Bir diğer konu, doğum borçlanması noktasında. Doğum borçlanması ilk çıktığı hâliyle bunların doğumdan önce ve sonra sigortalı olup olmamalarına bakılmaksızın bir hak veriyor idi 2 çocuk için ama daha sonra bu değiştirildi, sadece sigortalıyken doğum yapanlara bu hak verildi. Ancak, bunun da askerlik uygulamaları gibi sigortaya doğumdan sonra bile girse, bunun nasıl askerlik borçlanmasında süreyi geriye çekiyorsa doğum borçlanmasında da bu şekilde, doğum tarihinde sigortalı olmasa bile çekmesi gerektiği kanaatindeyim. Bu, hepsi için mümkün değilse de bile en az bir çocuk için verilirse bu mağduriyet giderilir diye düşünüyorum Değerli Bakanım.
Bir diğer konu, bu tabii, direkt Bakanlığımızla ilgisi yok bu konunun ama bizim Meclisimizde çalışan birçok genç eleman var, bunlar taşeron elemanı ve bunların özel bir ricaları var. Gerçi bunun için Meclis Başkanlık Divanının bir karar alması gerekiyormuş. Bu taşeron işçilerin kadroya alınması noktasında, bu kardeşlerimiz de nazarıdikkate alınırlar ise Meclis Başkanlığımızla istişare ederek, güzel olur diye düşünüyoruz.
Şimdi, biz burada sabahlara kadar bazen çalışıyoruz, o arkadaşlar da sabahlara kadar bize buralarda hizmetler yapıyorlar. O konuların da dikkate alınması noktasında yardımlarınızı bekliyoruz.
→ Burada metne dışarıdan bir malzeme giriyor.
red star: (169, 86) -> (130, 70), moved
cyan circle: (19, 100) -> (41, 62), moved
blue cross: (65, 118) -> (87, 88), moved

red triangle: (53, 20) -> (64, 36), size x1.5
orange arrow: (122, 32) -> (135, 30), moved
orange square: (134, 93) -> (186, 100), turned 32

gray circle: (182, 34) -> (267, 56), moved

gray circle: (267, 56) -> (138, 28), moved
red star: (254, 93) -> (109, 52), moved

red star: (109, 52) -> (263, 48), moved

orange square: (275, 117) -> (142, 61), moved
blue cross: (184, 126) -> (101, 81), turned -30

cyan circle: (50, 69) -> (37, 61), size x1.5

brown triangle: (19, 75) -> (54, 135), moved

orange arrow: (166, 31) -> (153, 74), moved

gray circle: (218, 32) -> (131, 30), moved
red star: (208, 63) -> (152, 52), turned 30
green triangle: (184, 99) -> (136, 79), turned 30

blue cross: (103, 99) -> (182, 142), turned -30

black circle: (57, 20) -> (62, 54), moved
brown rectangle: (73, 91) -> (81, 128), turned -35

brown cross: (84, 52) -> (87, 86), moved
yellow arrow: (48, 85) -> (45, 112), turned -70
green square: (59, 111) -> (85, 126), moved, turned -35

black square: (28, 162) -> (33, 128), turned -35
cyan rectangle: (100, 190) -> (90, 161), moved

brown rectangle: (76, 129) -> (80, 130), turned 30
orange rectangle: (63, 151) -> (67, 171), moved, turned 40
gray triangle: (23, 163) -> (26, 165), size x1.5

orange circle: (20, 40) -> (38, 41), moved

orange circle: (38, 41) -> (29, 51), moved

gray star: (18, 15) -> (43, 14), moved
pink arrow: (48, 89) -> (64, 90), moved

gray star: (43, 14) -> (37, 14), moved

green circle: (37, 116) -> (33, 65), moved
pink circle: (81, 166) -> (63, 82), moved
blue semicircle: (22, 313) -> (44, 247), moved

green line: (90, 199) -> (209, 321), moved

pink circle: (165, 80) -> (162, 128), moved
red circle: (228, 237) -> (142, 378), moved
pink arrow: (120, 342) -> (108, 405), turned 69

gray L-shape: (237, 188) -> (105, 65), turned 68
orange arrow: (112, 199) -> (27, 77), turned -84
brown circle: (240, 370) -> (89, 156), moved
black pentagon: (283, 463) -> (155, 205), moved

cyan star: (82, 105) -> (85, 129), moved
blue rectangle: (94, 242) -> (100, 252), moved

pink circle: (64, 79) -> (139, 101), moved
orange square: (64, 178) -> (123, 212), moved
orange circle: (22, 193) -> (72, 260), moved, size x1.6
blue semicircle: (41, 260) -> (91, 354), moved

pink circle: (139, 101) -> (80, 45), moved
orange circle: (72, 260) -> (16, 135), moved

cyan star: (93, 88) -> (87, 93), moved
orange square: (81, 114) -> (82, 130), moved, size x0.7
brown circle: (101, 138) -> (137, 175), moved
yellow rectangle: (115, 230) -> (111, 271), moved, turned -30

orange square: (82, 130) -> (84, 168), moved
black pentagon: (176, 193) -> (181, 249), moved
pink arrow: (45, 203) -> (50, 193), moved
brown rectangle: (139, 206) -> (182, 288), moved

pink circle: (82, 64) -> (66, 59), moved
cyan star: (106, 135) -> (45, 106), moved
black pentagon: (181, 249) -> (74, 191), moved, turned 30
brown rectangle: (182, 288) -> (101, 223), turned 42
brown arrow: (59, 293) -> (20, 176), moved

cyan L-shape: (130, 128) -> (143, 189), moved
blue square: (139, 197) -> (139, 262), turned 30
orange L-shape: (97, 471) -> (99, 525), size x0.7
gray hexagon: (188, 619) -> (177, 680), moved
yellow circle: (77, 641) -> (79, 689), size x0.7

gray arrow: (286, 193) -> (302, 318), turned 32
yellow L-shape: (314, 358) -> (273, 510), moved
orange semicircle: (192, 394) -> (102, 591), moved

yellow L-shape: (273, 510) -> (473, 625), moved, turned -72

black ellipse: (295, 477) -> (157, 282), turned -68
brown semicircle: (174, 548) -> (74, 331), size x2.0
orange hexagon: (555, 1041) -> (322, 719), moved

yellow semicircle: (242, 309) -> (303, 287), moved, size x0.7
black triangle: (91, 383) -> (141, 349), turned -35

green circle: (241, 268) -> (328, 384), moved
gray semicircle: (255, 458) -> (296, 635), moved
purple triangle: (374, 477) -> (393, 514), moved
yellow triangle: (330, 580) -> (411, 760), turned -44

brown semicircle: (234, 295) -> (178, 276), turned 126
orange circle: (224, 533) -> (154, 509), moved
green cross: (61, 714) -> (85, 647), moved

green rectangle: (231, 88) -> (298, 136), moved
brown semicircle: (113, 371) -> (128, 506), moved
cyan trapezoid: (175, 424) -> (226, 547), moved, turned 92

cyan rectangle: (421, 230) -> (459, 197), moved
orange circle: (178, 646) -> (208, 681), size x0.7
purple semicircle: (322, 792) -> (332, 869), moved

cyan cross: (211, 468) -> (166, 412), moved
Bir diğer konu Değerli Bakanım, bakın, bu, Anayasa'yı değiştirmekten daha önemli. Bizim kamu yönetiminin etkinlik ve verimliliğinin artırılması için kamu personel reformunu mutlaka yapmamız lazım. Anayasa'yı değiştirmekten daha önemli bu çünkü Hükûmet fedakârane ve cansiparane bir şekilde ülke için hizmet üretmeye çalışıyor ve üretilen bu hizmetleri halkımıza ulaştıracak olan kamu görevlileridir. Kamu görevlilerindeki bu hizmetlerin yansıtılmasından kaynaklı sıkıntı vatandaşlarımızı fevkalade etkiliyor. Biz, bunlarla ilgili bir icraatta bulunamadığımız için en fazla, mesela kaymakam, vali, vesaire, diğerleri, alıyoruz, bir ilden bir başka ile bunları gönderiyoruz. O valiyi veya kaymakamı alıyoruz başka bir ilçeye gönderiyoruz. O kaymakam veya vali ceberut anlayışın sahibiyse bu sefer benim ilçem olan Alaplı'daki vatandaşlar kurtuluyor ama nereye gönderirsek oradaki vatandaşlara aynı sıkıntıyı çıkarmaya devam ediyor. Bunun için bu değişikliğin -zaten var sizin şeyinizde bu- mutlaka yapılması gerekir diye düşünüyorum ve yapmış olduğunuz başarılı çalışmalardan dolayı Sayın Bakanım, şahsınızda tüm ekip arkadaşlarınızı kutluyor, 2016 bütçenizin hayırlı hizmetlere vesile olmasını Cenab-ı Allah'tan temenni ediyor, saygılar sunuyorum.